Auchan a annoncé une révolution de son modèle d'organisation au profit d'un management en pyramide inversée. « En période de crise, ce sont ceux qui sont le plus près du terrain qui comprennent le mieux les besoins des clients et qui peuvent y répondre », explique Jean-André Laffitte, DRH d'Auchan France.
C'est l'histoire d'un beau rebond. En 2009, le chiffre d'affaires de Chrono Flex s'effondre. Frappée par la crise, la PME spécialisée dans le dépannage de flexibles hydrauliques sur engins de chantier subit deux plans de licenciements. « Une expérience traumatisante que je ne souhaitais pas revivre, raconte Alexandre Gérard. C'est pourquoi je me suis intéressé à d'autres formes d'organisation. »

Le PDG du groupe révolutionne alors le management de Chrono Flex. Les salariés sont réorganisés en petites équipes géographiques, chacune cooptant son capitaine. Exit les contrôles et les symboles de pouvoir, place à la prise d'initiatives. Quatorze mois après ce changement de cap et dans une conjoncture toujours aussi morose, le chiffre d'affaires a augmenté de 15 %. Le taux d'absentéisme a chuté. « Et 2013 a été notre meilleure année depuis la création de l'entreprise », s'enthousiasme M. Gérard.

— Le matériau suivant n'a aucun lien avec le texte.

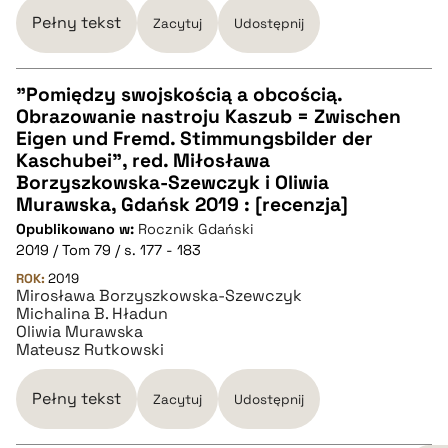
Pełny tekst
Zacytuj
Udostępnij
"Pomiędzy swojskością a obcością.
Obrazowanie nastroju Kaszub = Zwischen
CZYSTY TEKST
Eigen und Fremd. Stimmungsbilder der
Kaschubei", red. Miłosława
Borzyszkowska-Szewczyk i Oliwia
pobierz cytat
Murawska, Gdańsk 2019 : [recenzja]
Opublikowano w:
Rocznik Gdański
2019 / Tom 79 / s. 177 - 183
BIBTEX
ROK:
2019
Mirosława Borzyszkowska-Szewczyk
pobierz cytat
Michalina B. Hładun
Oliwia Murawska
Mateusz Rutkowski
Pełny tekst
Zacytuj
Udostępnij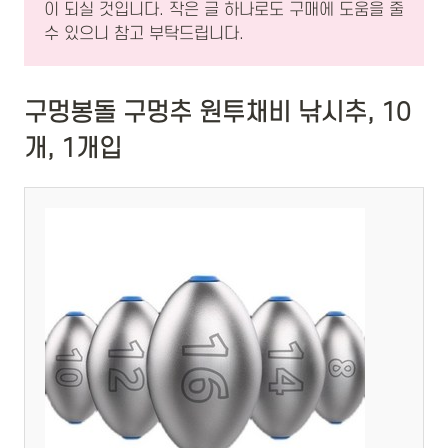
이 되실 것입니다. 작은 글 하나로도 구매에 도움을 줄
수 있으니 참고 부탁드립니다.
구멍봉돌 구멍추 원투채비 낚시추, 10
개, 1개입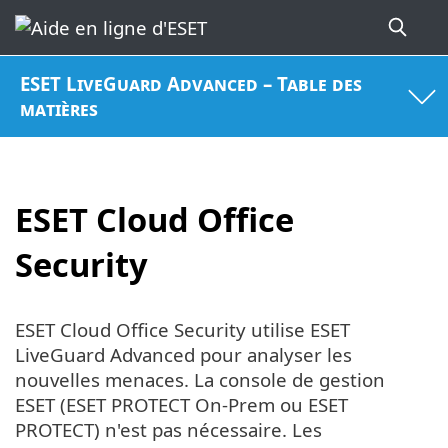
ESET LiveGuard Advanced – Table des
matières
ESET Cloud Office
Security
ESET Cloud Office Security utilise ESET
LiveGuard Advanced pour analyser les
nouvelles menaces. La console de gestion
ESET (ESET PROTECT On-Prem ou ESET
PROTECT) n'est pas nécessaire. Les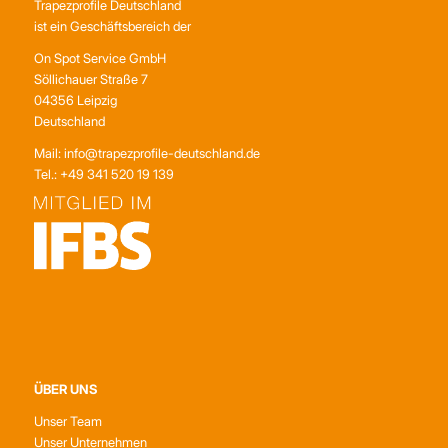
Trapezprofile Deutschland
ist ein Geschäftsbereich der
On Spot Service GmbH
Söllichauer Straße 7
04356 Leipzig
Deutschland
Mail: info@trapezprofile-deutschland.de
Tel.: +49 341 520 19 139
ÜBER UNS
Unser Team
Unser Unternehmen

Le modèle choisi par le patron de Chrono Flex porte un nom : l'entreprise libérée. Théorisé il y a plus de cinquante ans aux Etats-Unis, ce concept débarque en France dans les années 1980. La fonderie Favi, qui est le premier groupe à le tester, supprime les pointeuses et incite ses ouvriers à travailler sans hiérarchie. « D'autres entreprises suivent, mais ce sont des cas isolés. Quelque chose change pourtant à la fin des années 2000 », estime Isaac Getz, coauteur de Liberté & Cie, Quand la liberté des salariés fait le succès des entreprises (Fayard, 2012).

ÉQUIPES AUTO-ORGANISÉES

Aux Etats-Unis, l'e-marchand de chaussures Zappos a supprimé tous ses postes de managers pour mettre en place des équipes auto-organisées. En France, des entreprises comme Poult, Lippi et Chrono Flex optent aussi pour la déhiérarchisation. Le système tayloriste toucherait-il à sa fin ?

La crise semble, en tout cas, avoir joué en faveur d'une responsabilisation des collaborateurs et d'une déstructuration de la bureaucratie hiérarchique. Le succès des sociétés qui ont osé le pari de la déhiérarchisation fait le reste. L'entreprise libérée est dans toutes les bouches.

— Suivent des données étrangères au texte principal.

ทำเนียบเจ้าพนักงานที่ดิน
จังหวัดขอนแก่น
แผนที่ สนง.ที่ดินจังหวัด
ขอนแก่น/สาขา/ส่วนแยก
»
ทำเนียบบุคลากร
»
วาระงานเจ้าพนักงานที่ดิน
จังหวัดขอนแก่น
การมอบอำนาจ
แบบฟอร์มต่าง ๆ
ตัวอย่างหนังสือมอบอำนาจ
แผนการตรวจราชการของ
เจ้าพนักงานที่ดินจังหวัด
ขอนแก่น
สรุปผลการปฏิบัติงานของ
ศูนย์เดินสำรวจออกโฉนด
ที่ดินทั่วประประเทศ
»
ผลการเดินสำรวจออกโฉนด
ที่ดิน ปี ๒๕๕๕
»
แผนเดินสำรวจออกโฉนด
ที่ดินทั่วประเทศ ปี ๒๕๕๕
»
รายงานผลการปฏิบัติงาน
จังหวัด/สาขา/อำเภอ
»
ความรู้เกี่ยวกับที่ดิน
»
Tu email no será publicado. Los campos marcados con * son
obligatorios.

Jean-François Zobrist, ancien directeur de la fonderie Favi et porte-parole de l'entreprise libérée, se dit ainsi de plus en plus sollicité. « J'ai eu 112 demandes d'intervention, en 2013, par des groupements de patrons, des grandes écoles, et surtout des entreprises. » Des PME, mais aussi des grands groupes. A l'image d'Auchan, qui a annoncé une révolution de son modèle d'organisation au profit d'un management en pyramide inversée.

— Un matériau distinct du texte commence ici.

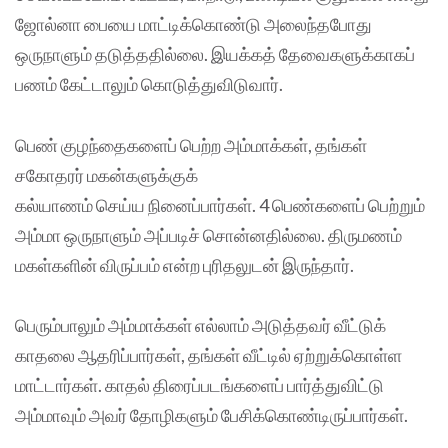
ஜோல்னா பையை மாட்டிக்கொண்டு அலைந்தபோது
ஒருநாளும் தடுத்ததில்லை. இயக்கத் தேவைகளுக்காகப்
பணம் கேட்டாலும் கொடுத்துவிடுவார்.
பெண் குழந்தைகளைப் பெற்ற அம்மாக்கள், தங்கள்
சகோதரர் மகன்களுக்குக்
கல்யாணம் செய்ய நினைப்பார்கள். 4 பெண்களைப் பெற்றும்
அம்மா ஒருநாளும் அப்படிச் சொன்னதில்லை. திருமணம்
மகள்களின் விருப்பம் என்ற புரிதலுடன் இருந்தார்.
பெரும்பாலும் அம்மாக்கள் எல்லாம் அடுத்தவர் வீட்டுக்
காதலை ஆதரிப்பார்கள், தங்கள் வீட்டில் ஏற்றுக்கொள்ள
மாட்டார்கள். காதல் திரைப்படங்களைப் பார்த்துவிட்டு
அம்மாவும் அவர் தோழிகளும் பேசிக்கொண்டிருப்பார்கள்.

« En période de crise, ce sont ceux qui sont le plus près du terrain qui comprennent le mieux les besoins des clients et qui peuvent y répondre », explique Jean-André Laffitte, DRH d'Auchan France. Déhiérarchiser, c'est responsabiliser tous les collaborateurs, mais aussi supprimer des échelons.

OPÉRATION DÉLICATE

Chez Auchan, ce sont 800 postes d'encadrement qui vont disparaître. « C'est une résultante de l'organisation. Il faut comprendre qu'une entreprise est mortelle. En agissant sur 800 postes, sans aucun licenciement, je sécurise l'emploi de 50 000 personnes », justifie M. Laffitte. Il n'y aura pas de licenciements, mais des départs ou des mutations sur la base du volontariat.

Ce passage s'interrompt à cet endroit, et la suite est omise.